As long as the park board loyally beat down all such proposals, time lay on Olmsted’s side, time for the landscape to ripen, time for it to exert its “influence” on the moods and habits of the people. Such was Olmsted’s faith, and it was by no means entirely misplaced. That Central Park remains even today something more than what Olmsted called “a desultory collocation of miscellaneous entertainments” is proof of that, for in May, 1870, Olmsted’s park and Olmsted’s principles lost their official defenders with the abolition of the board of commissioners. Under the whip of Boss Tweed, the state legislature returned control of Central Park to the mayor of New York, which meant for all practical purposes the Tammany machine. For nearly one hundred years Central Park was to be in the hands of men more or less hostile to the spirit that created it.

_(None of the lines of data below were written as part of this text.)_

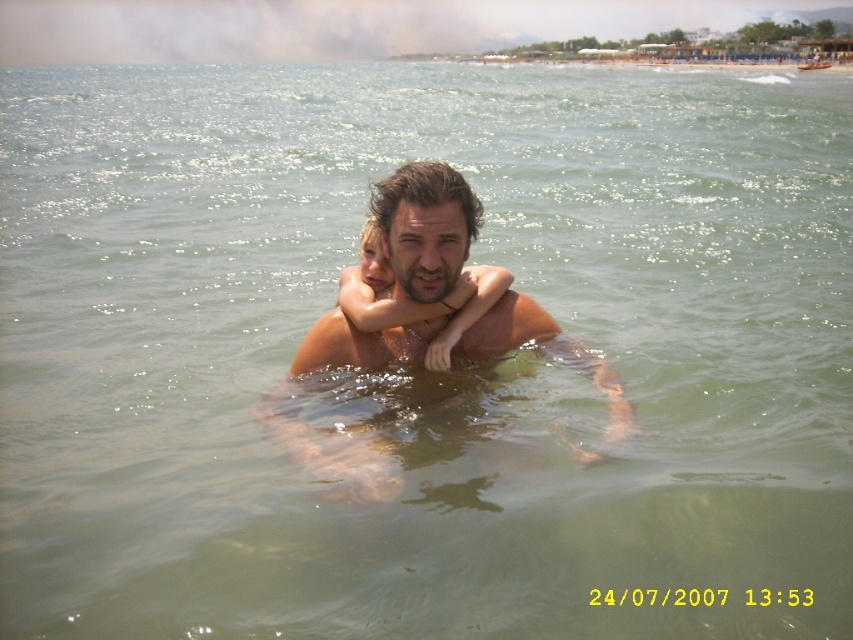 Question: Is smooth skin man at center to the left of smooth skin child at center from the viewer's perspective?

Choices:
 (A) no
 (B) yes

Answer: (A)

Question: Does smooth skin man at center have a greater width compared to smooth skin child at center?

Choices:
 (A) no
 (B) yes

Answer: (B)

Question: Which of the following is the closest to the observer?

Choices:
 (A) smooth skin man at center
 (B) smooth skin child at center

Answer: (A)

Question: Can you confirm if smooth skin man at center is positioned to the left of smooth skin child at center?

The Tweed Ring fell apart too quickly to inflict fatal damage but it revealed clearly enough the Tammany view of Central Park. There was to be no interference from “landscape architects.” Olmsted, studiously ignored and insulted, angrily resigned his post, returning only after the Tweed gang fell. Nothing really changed after that fall. In 1878 Tammany drove Olmsted out of his beloved park forever and reduced Vaux to a distinguished menial. To Tammany the purpose of the park was to fuel the machine. Its work force became petty spoilsmen, the dregs of its ward-heeler brigades. Their salaries consumed what little was spent on maintaining the park, which slowly began to rot from neglect. When horticultural experts warned that the park’s trees were doomed unless the soil was enriched, Tammany’s parks department paid a small fortune to a well-connected rascal who provided the park with 10,000 cubic yards of cellar dirt more impoverished than the soil he was paid to enrich. To spare equally well-connected builders the trouble of carting their dirt long distances, one park administrator allowed them to dump it in the park, thereby filling up a picturesque ravine.

To the machine Olmsted’s park was a political enemy. It inspired hope and idealism, and Tammany battened on cynicism and despair. The “Hall” treated the park accordingly. A succession of park superintendents spitefully hacked away at the shrubs that hid Olmsted’s buildings, smashed open his secluded glades, “cleaned up” woodland by lopping off all the lower branches of trees. They invited the city to invade the park. One Tammany superintendent chopped down the tree screen in the northwest border of the park so that visitors could see the Ninth Avenue Elevated line. Above all, Tammany wanted to build—a great zoo on the North Meadow, a mighty World’s Fair. But here the machine found itself checked. Too many people protested. They liked Central Park as it was, for in the last years of the nineteenth century it was lovelier than ever before. In March, 1892, Tammany met with a particularly stunning defeat. Eager to oblige the sporting set, the party of the common man got the state legislature to authorize construction of a mileand-a-half-long “speedway” for private trotting races. From every quarter of the city there was an extraordinary outburst of fury. “A dangerous temper developed among workmen,” recalled Samuel Parsons, a disciple of Vaux’s and the last of the “Greensward dynasty. ” Tammany beat a hasty retreat. Five weeks after passing the speedway law, the state legislature was forced to repeal it.


Tammany was now determined to teach the meddlesome electorate a lesson. If they persisted in cherishing Central Park they would get a park that nobody could cherish. The city gave up all pretense of maintaining the landscape or of curbing public unruliness. It virtually invited the vandals and the miscreants to come and do their worst. When the wealthy began exchanging their landaus for Daimlers, Tammany paved the carriage drives and turned them into parkways for motorists.